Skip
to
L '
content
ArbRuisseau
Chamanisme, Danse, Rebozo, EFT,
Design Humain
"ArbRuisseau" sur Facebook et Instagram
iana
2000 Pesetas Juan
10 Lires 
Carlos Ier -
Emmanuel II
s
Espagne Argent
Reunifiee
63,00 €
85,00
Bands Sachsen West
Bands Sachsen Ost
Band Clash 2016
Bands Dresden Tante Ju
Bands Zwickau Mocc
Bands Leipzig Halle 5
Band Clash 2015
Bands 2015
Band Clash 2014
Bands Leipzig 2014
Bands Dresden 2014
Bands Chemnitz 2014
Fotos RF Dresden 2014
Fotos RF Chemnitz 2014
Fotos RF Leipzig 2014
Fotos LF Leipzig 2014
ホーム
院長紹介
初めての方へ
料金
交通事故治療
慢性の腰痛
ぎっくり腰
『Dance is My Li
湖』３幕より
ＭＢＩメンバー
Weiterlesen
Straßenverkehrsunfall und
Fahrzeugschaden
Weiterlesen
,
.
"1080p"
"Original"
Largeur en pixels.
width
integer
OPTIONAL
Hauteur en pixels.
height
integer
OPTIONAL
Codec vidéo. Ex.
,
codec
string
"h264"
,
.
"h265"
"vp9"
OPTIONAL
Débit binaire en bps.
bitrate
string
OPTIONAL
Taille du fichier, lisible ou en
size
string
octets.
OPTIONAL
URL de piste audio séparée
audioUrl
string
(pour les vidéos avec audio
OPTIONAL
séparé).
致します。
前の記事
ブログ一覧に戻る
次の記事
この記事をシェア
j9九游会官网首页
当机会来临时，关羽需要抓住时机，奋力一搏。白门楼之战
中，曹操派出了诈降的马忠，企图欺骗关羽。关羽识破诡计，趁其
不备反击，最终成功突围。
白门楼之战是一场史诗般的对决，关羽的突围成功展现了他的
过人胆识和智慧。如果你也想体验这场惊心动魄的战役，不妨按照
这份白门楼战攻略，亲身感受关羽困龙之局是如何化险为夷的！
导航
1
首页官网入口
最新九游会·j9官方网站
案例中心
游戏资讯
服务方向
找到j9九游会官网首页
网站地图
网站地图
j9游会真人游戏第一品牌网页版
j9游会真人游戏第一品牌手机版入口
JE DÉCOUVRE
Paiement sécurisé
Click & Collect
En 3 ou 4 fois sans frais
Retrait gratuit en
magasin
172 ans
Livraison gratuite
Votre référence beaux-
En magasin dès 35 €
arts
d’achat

========================================================================

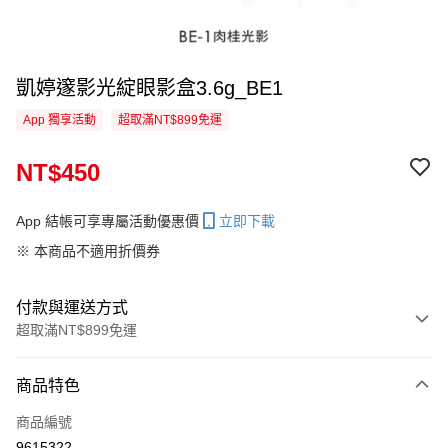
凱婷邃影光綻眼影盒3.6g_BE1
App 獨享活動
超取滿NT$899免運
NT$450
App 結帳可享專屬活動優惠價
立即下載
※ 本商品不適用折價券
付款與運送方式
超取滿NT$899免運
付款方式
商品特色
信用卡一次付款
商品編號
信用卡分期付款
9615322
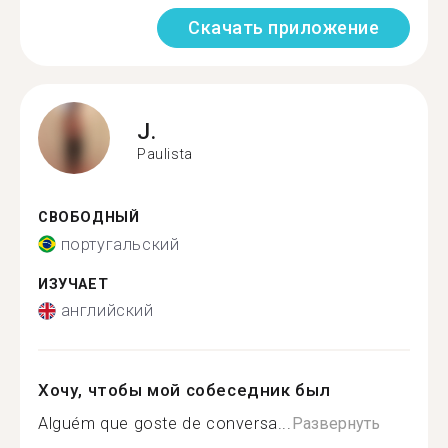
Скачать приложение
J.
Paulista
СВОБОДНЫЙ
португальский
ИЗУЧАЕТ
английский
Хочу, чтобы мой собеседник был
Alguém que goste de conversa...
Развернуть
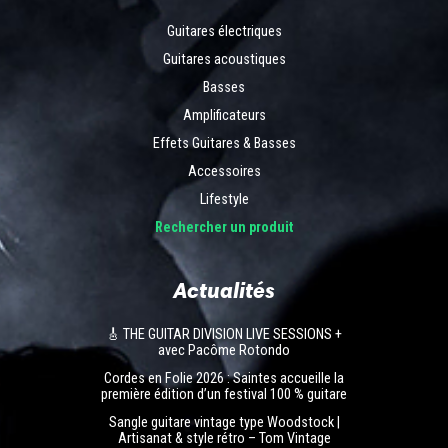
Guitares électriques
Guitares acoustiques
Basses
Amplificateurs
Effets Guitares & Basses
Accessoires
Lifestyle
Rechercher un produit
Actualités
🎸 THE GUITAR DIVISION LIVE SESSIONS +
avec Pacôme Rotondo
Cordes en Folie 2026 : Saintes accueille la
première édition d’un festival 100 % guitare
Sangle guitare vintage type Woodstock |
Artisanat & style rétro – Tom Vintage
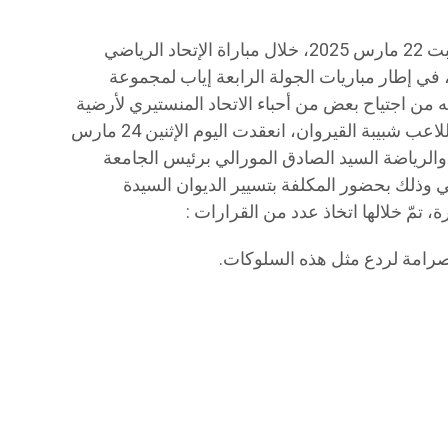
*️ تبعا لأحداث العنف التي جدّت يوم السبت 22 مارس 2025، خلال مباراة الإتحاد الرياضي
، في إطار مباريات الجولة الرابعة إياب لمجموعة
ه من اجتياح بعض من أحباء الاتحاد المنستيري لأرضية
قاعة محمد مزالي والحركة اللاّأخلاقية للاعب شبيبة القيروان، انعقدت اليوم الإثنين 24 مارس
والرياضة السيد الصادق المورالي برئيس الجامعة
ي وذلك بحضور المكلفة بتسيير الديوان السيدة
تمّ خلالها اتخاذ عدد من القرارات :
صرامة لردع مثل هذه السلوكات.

========================================================================

**WHAT IS REQUIRED:** Search the listing above for the string "ArbRuisseau" and copy each line that has it.

**OUTPUT FOR THIS TASK:**
ArbRuisseau
"ArbRuisseau" sur Facebook et Instagram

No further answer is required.